On Thu, Sep 24, 2020 at 9:38 PM Segher Boessenkool
<[email protected]> wrote:
>
> Hi!
>
> On Thu, Sep 24, 2020 at 04:55:21PM +0200, Richard Biener wrote:
> > Btw, on x86_64 the following produces sth reasonable:
> >
> > #define N 32
> > typedef int T;
> > typedef T V __attribute__((vector_size(N)));
> > V setg (V v, int idx, T val)
> > {
> > V valv = (V){idx, idx, idx, idx, idx, idx, idx, idx};
> > V mask = ((V){0, 1, 2, 3, 4, 5, 6, 7} == valv);
> > v = (v & ~mask) | (valv & mask);
> > return v;
> > }
> >
> > vmovd %edi, %xmm1
> > vpbroadcastd %xmm1, %ymm1
> > vpcmpeqd .LC0(%rip), %ymm1, %ymm2
> > vpblendvb %ymm2, %ymm1, %ymm0, %ymm0
> > ret
> >
> > I'm quite sure you could do sth similar on power?
>
> This only allows inserting aligned elements. Which is probably fine
> of course (we don't allow elements that straddle vector boundaries
> either, anyway).
>
> And yes, we can do that :-)
>
> That should be
> #define N 32
> typedef int T;
> typedef T V __attribute__((vector_size(N)));
> V setg (V v, int idx, T val)
> {
> V valv = (V){val, val, val, val, val, val, val, val};
> V idxv = (V){idx, idx, idx, idx, idx, idx, idx, idx};
> V mask = ((V){0, 1, 2, 3, 4, 5, 6, 7} == idxv);
> v = (v & ~mask) | (valv & mask);
> return v;
> }
Whoops yeah, simplified it a bit too much ;)

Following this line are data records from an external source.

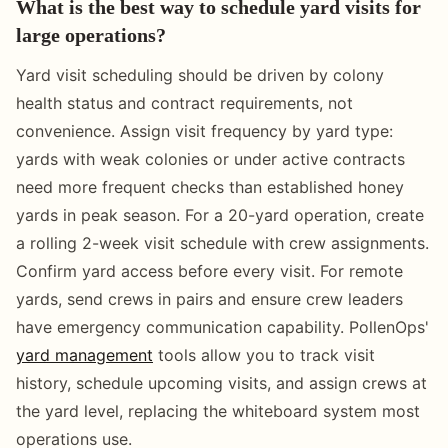
What is the best way to schedule yard visits for
large operations?
Yard visit scheduling should be driven by colony
health status and contract requirements, not
convenience. Assign visit frequency by yard type:
yards with weak colonies or under active contracts
need more frequent checks than established honey
yards in peak season. For a 20-yard operation, create
a rolling 2-week visit schedule with crew assignments.
Confirm yard access before every visit. For remote
yards, send crews in pairs and ensure crew leaders
have emergency communication capability. PollenOps'
yard management
tools allow you to track visit
history, schedule upcoming visits, and assign crews at
the yard level, replacing the whiteboard system most
operations use.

> after which I get (-march=znver2)
>
> setg:
> vmovd %edi, %xmm1
> vmovd %esi, %xmm2
> vpbroadcastd %xmm1, %ymm1
> vpbroadcastd %xmm2, %ymm2
> vpcmpeqd .LC0(%rip), %ymm1, %ymm1
> vpandn %ymm0, %ymm1, %ymm0
> vpand %ymm2, %ymm1, %ymm1
> vpor %ymm0, %ymm1, %ymm0
> ret
I get with -march=znver2 -O2
vmovd %edi, %xmm1
vmovd %esi, %xmm2
vpbroadcastd %xmm1, %ymm1
vpbroadcastd %xmm2, %ymm2
vpcmpeqd .LC0(%rip), %ymm1, %ymm1
vpblendvb %ymm1, %ymm2, %ymm0, %ymm0
and with -mavx512vl
vpbroadcastd %edi, %ymm1
vpcmpd $0, .LC0(%rip), %ymm1, %k1
vpbroadcastd %esi, %ymm0{%k1}
broadcast-with-mask - heh, would be interesting if we manage
to combine v[idx1] = val; v[idx2] = val; ;)

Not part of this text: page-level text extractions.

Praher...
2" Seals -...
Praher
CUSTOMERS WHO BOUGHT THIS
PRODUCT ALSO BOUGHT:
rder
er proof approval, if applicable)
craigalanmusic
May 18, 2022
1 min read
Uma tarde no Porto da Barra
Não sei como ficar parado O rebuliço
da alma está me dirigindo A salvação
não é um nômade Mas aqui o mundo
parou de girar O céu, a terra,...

Now, with SSE4.2 the 16byte case compiles to
setg:
.LFB0:
.cfi_startproc
movd %edi, %xmm3
movdqa %xmm0, %xmm1
movd %esi, %xmm4
pshufd $0, %xmm3, %xmm0
pcmpeqd .LC0(%rip), %xmm0
movdqa %xmm0, %xmm2
pandn %xmm1, %xmm2
pshufd $0, %xmm4, %xmm1
pand %xmm1, %xmm0
por %xmm2, %xmm0
ret
since there's no blend with a variable mask IIRC.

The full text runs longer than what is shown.